A hate group, as defined by the Southern Poverty Law Center, has “beliefs or practices that attack or malign an entire class of people, typically for their immutable characteristics.” Wikipedia defines a hate group as, “an organized group or movement that advocates and practices hatred, hostility, or violence towards members of a race, ethnicity, religion, gender, sexual orientation or any other designated sector of society.” This does not, on the surface, seem to be a stance advocated by MRAs, many of whom are well-meaning, if misguided, and whose hatred and aggression appear less intentional and more a symptom of discontent. Most major MRM communities have a policy of anti-hate and non-inflammatory speech, although admittedly, I have yet to see these policies enforced in an unbiased manner.
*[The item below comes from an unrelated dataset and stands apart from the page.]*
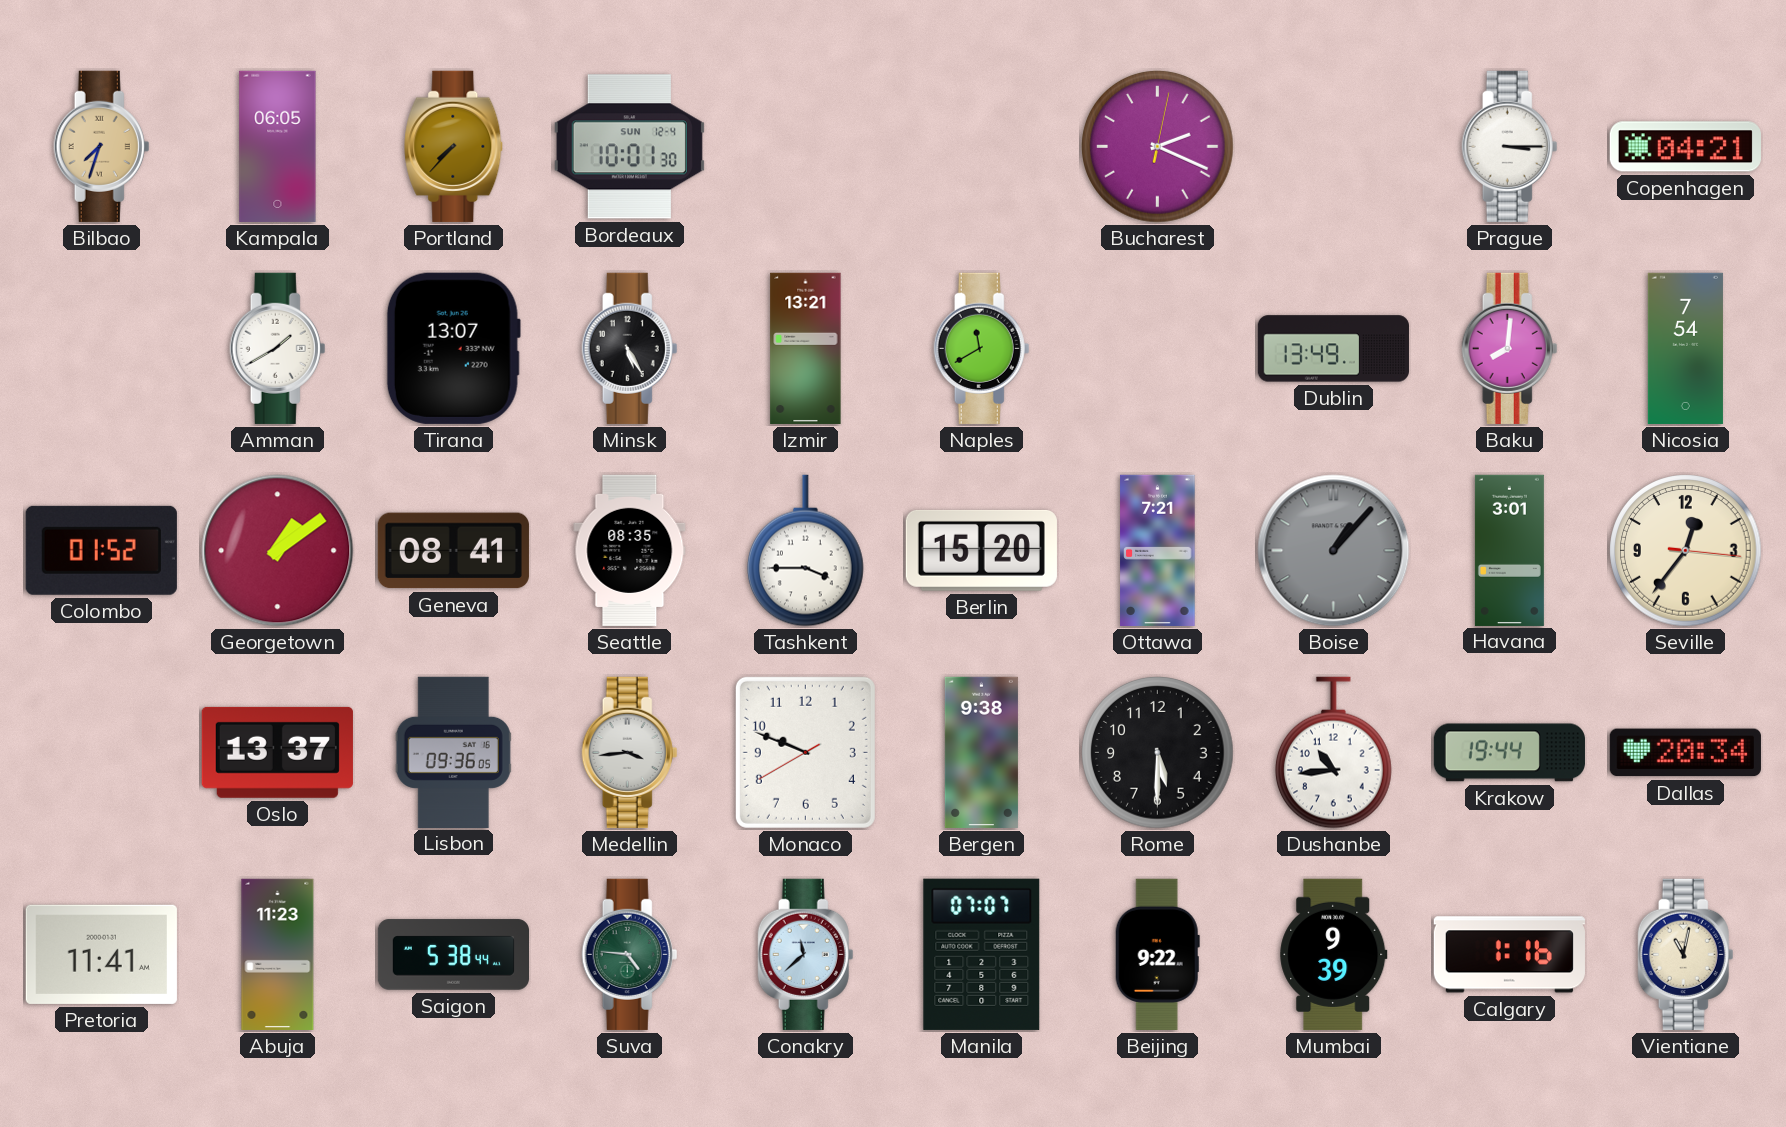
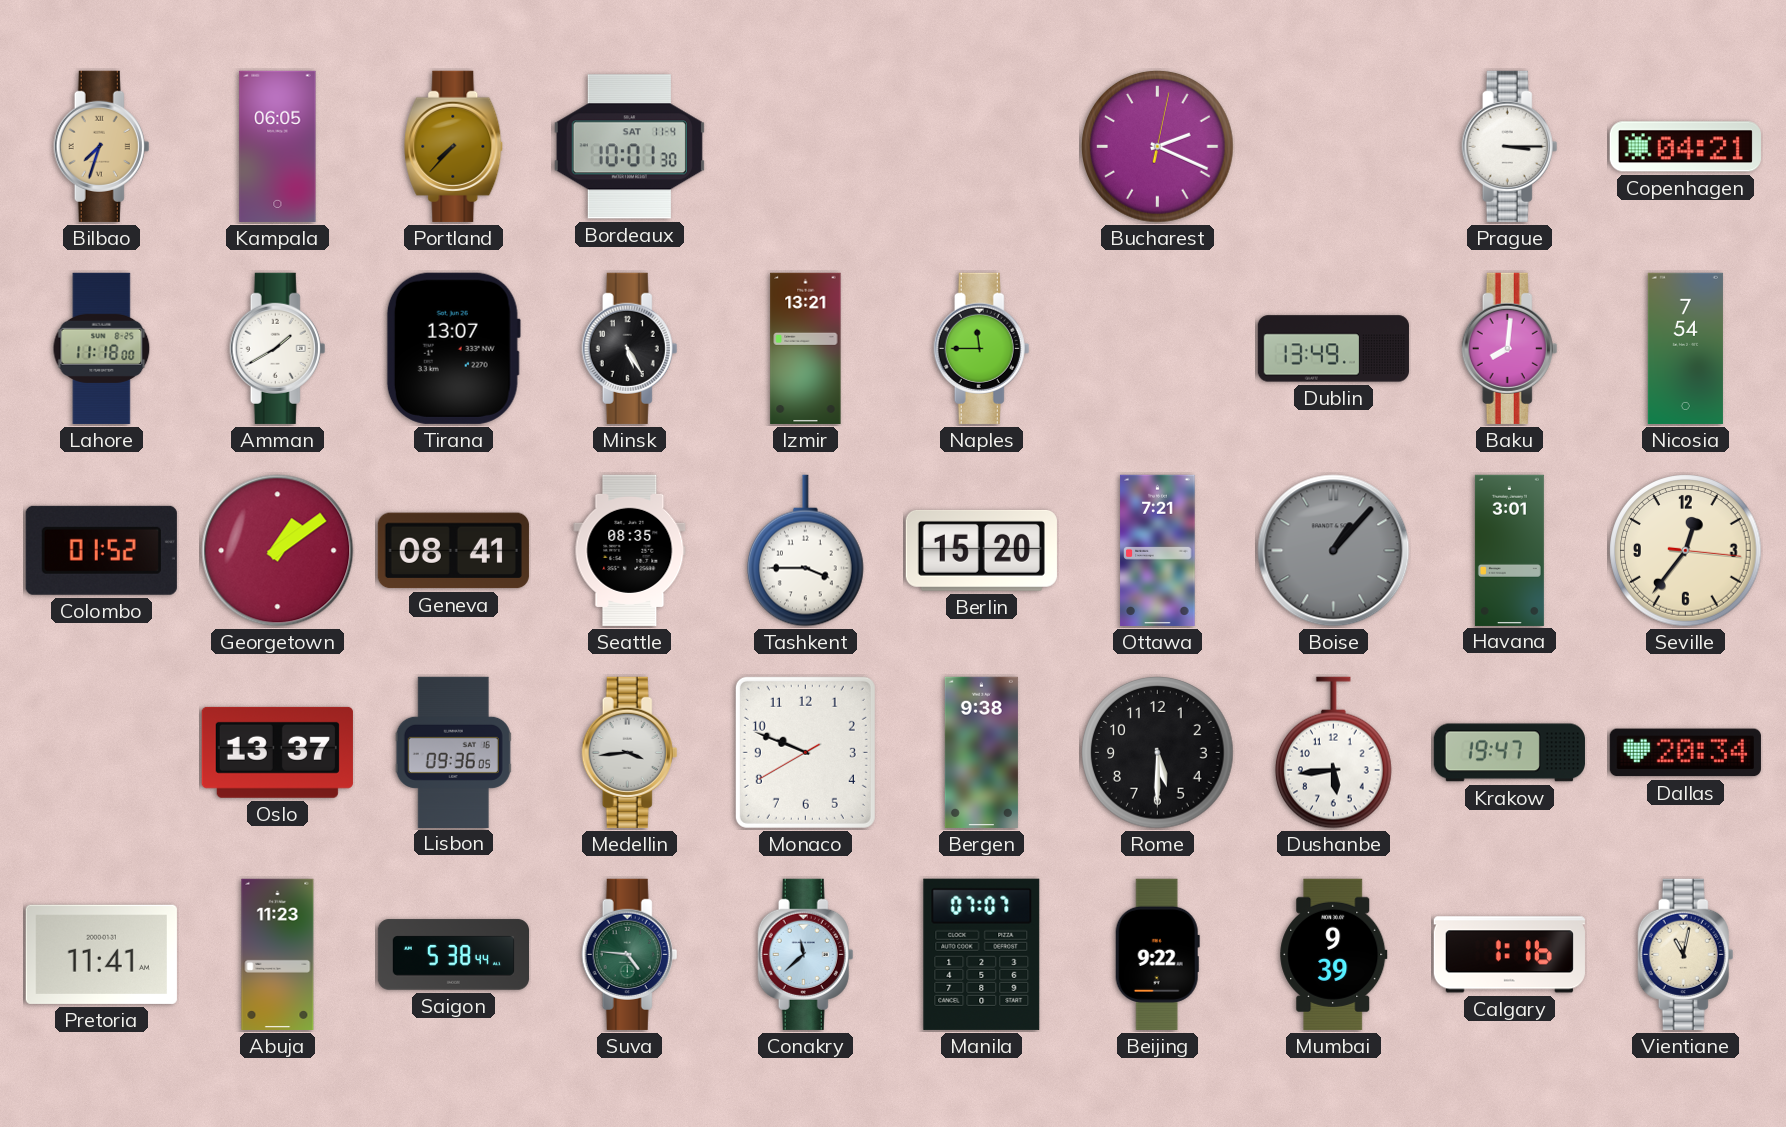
Bordeaux date: SUN 12-4 -> SAT 11-4
Lahore: none -> 11:18
Naples: 11:40 -> 11:45
Dushanbe: 10:44 -> 5:44
Krakow: 19:44 -> 19:47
That MRAs “mean well” does not excuse the hateful behavior that frequently surfaces in their communities. But to call the MRM a hate group is a little disingenuous, and if held to the standard set in the Cracked article, Feminism would seem to qualify as a hate movement as well. Which it most certainly is not.
Why the MRM is Still Total Horseshit
Clearly, the MRM doesn’t do a very good job of regulating hateful behavior, particularly when it bolsters their self-serving arguments within the confines of their own communities. There are countless examples of misogynistic behavior in MRA communities that are overlooked or condoned because it just doesn’t suit the moderators to remove the comments. While the MRM may not qualify as a hate group, it absolutely fosters a sense of collective resentment toward a marginalized group that has done nothing to warrant it. And that’s totally unreasonable and unfair, and needs to be challenged for the sake of progressiveness and equality. But instead of misrepresenting what it’s about, let’s criticize the MRM on its merits, or lack thereof. Because there is plenty wrong with the MRM without conflating it with the rest of the “manosphere.”